Comment s’est passée l’ouverture?

« C’est une bonne ouverture; pourtant on a eu quelques craintes au niveau du petit gibier à cause d’une météo défavorable. Bien entendu, on a subi comme les agriculteurs des attaques liées au loup. Pour le sanglier, l’année sera bonne, on maîtrise bien sa population et je me réjouis que l’on ait pu reprendre le dialogue avec les responsables professionnels agricoles. Ce n’est plus la guerre, on travaille normalement et j’estime que l’on fait du bon travail.

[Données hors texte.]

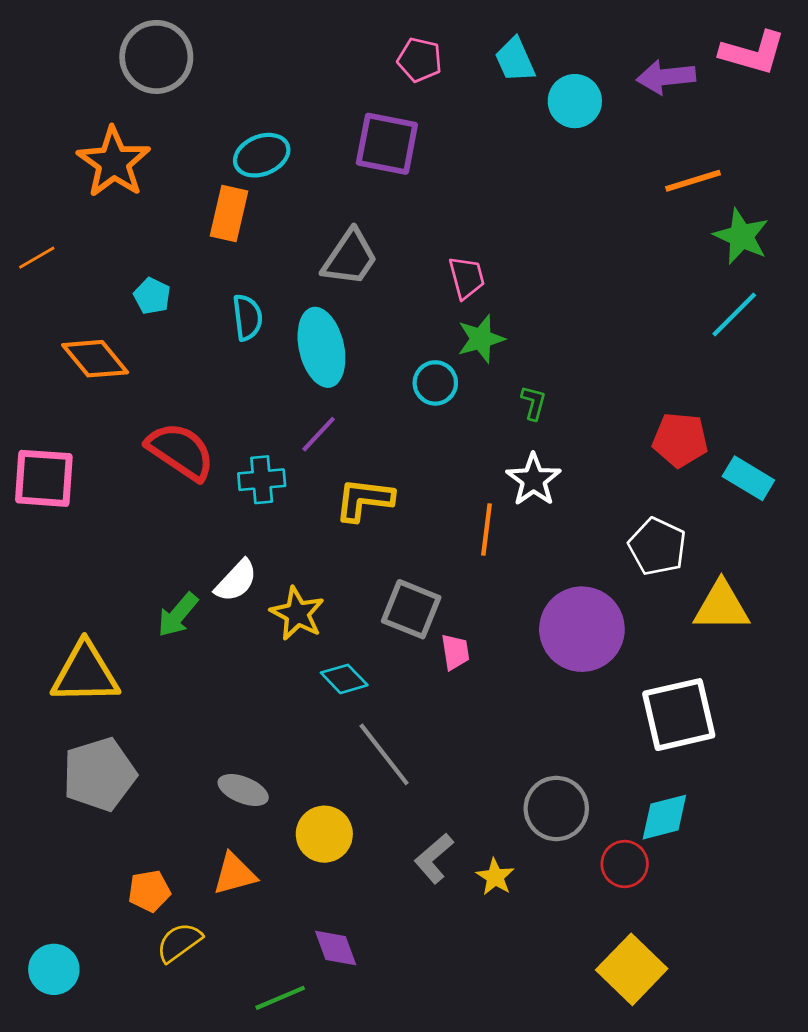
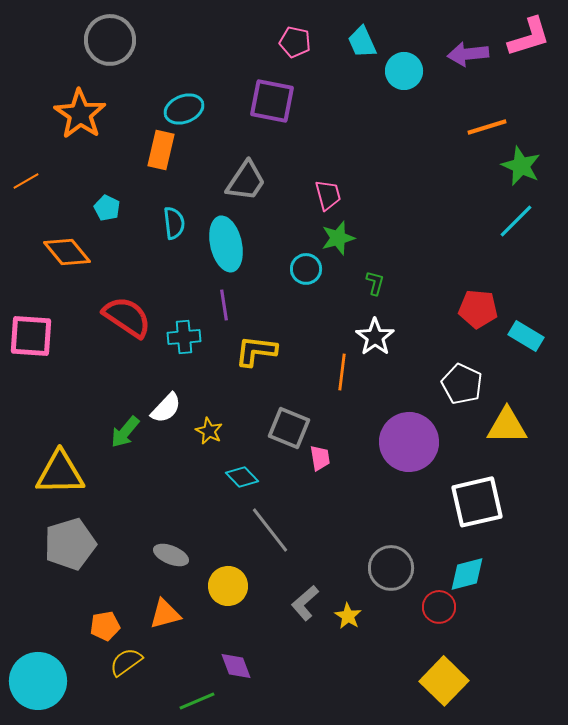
pink L-shape: (753, 53) -> (529, 37), turned -33
purple line: (319, 434) -> (224, 305), turned -52
yellow star: (297, 613) -> (209, 431), size x0.7
cyan circle: (54, 969) -> (38, 681), size x1.6

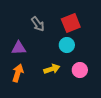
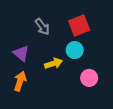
purple triangle: (19, 48) -> (21, 53), turned 42
yellow arrow: (52, 69) -> (53, 63), moved

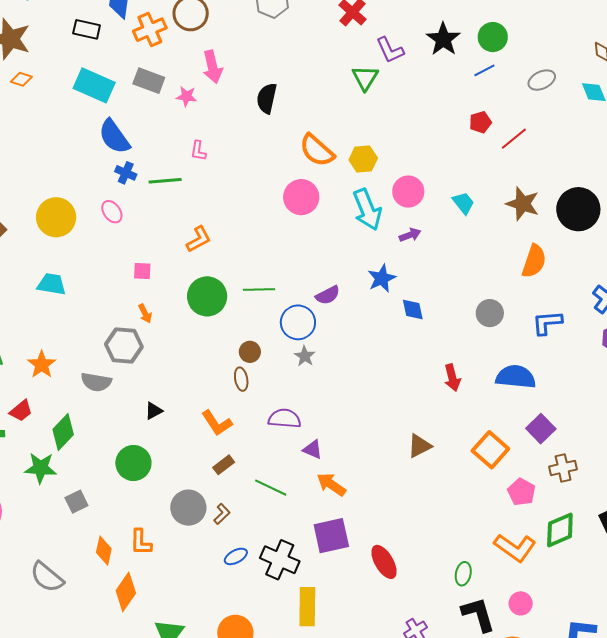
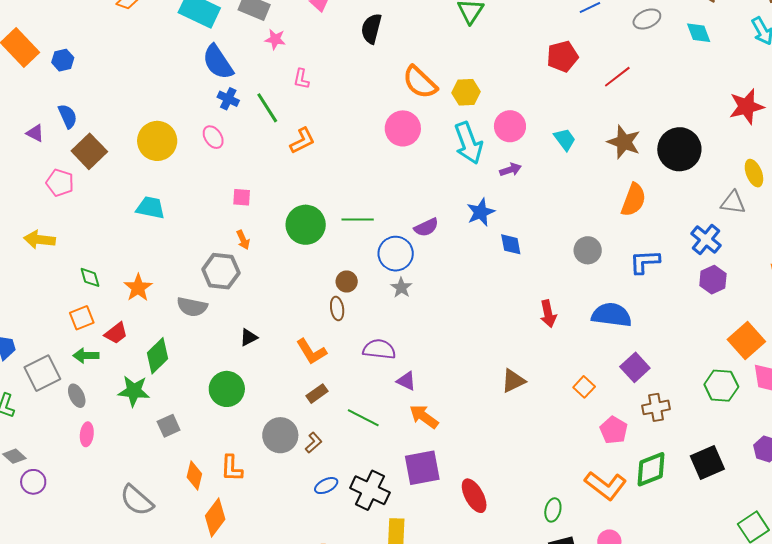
pink star: (186, 96) -> (275, 39), moved
red pentagon: (480, 122) -> (562, 56), moved, size x1.4
green line: (165, 181) -> (267, 108), turned 60
orange L-shape: (199, 239) -> (302, 141), moved
orange square: (490, 450) -> (584, 387), size x0.6

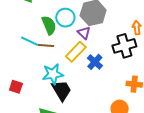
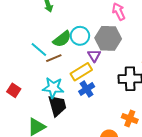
green semicircle: (49, 25) -> (62, 39), turned 60
brown line: (46, 46) -> (54, 58), turned -42
blue cross: (95, 62) -> (87, 89), moved

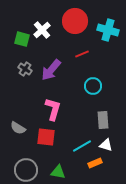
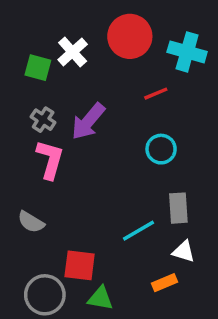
red line: (82, 54) -> (156, 94), moved
pink L-shape: (53, 109) -> (50, 160), moved
red square: (46, 137) -> (80, 265), moved
cyan line: (82, 146) -> (138, 231), moved

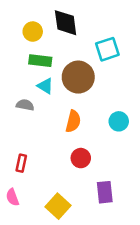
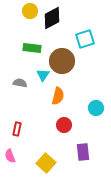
black diamond: (66, 23) -> (52, 18), turned 70
yellow circle: (33, 32) -> (30, 11), moved
cyan triangle: (45, 86) -> (43, 75), moved, turned 32
cyan circle: (119, 121) -> (96, 108), moved

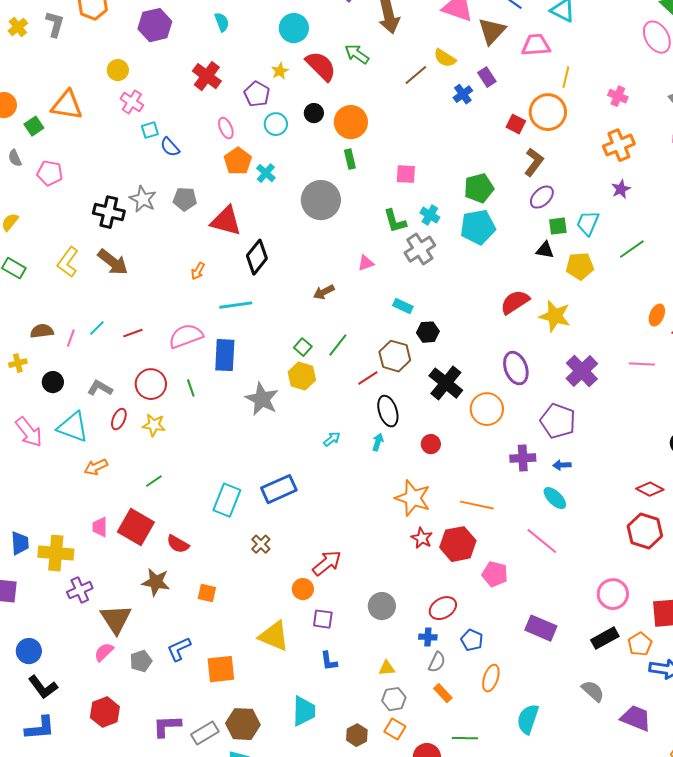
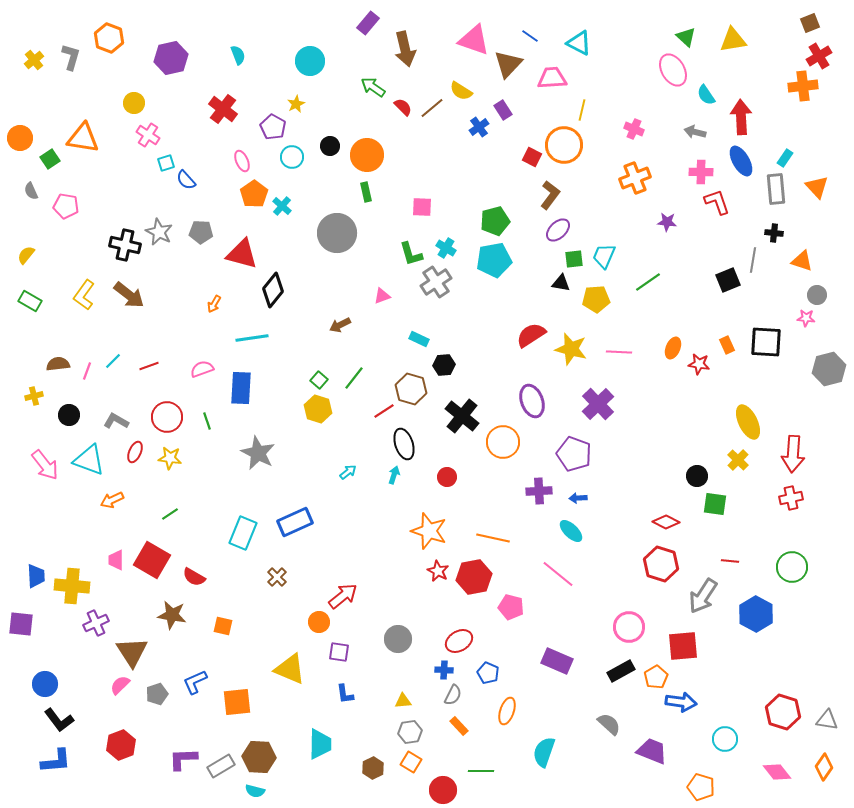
red semicircle: (321, 66) -> (403, 107), moved, size x0.6
purple star: (621, 189) -> (667, 222), moved, turned 30
pink semicircle: (186, 336) -> (202, 369), size x0.7
pink line: (642, 364) -> (619, 352), moved
gray star: (262, 399) -> (258, 453), moved

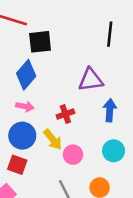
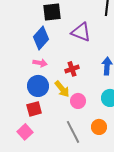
purple triangle: (91, 80) -> (81, 32), moved, turned 30
red square: (17, 165) -> (34, 109), turned -35

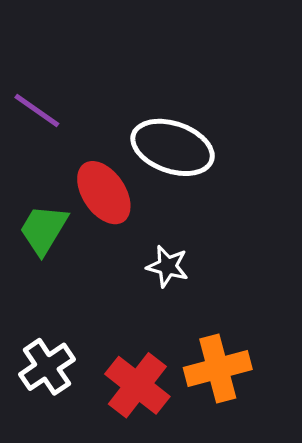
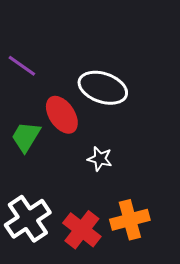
white cross: (47, 367) -> (28, 219), size x1.4

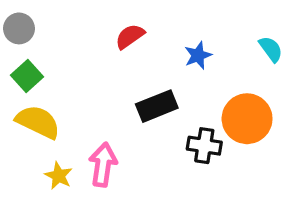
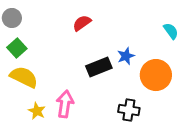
blue star: (198, 55) -> (126, 56), moved
black cross: (204, 146) -> (129, 110), moved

Il y a toujours des dégats mais ils sont réglés en bonne intélligence. Il en est de même avec les forestiers. Ceux-ci subissent des dégâts causés par les chevreuils et les cerfs. On essaie de s’entendre et cela se passe bien. Je suis également satisfait de noter que depuis l’an 2000 nous n’avons pas d’accident lié à la chasse. Une grosse campagne de communication et de prévention a été faite dans ce sens et elle porte ses fruits. »

Dossier brûlant le loup

« Hélas, le sujet est: bien brûlant. Le loup attaque les ovins mais il ne faut pas oublier qu’il s’attaque également à la faune sauvage. Le loup attaque le mouton en été et les chevreuils, chamois, mouflons cerfs et faons en hiver. Il les attaque en zone forestière. Les dégâts causés par le loup sur la faune sauvage sont moins médiatisés mais, croyez-moi, sont du même calibre, aussi spectaculaires et aussi dramatiques.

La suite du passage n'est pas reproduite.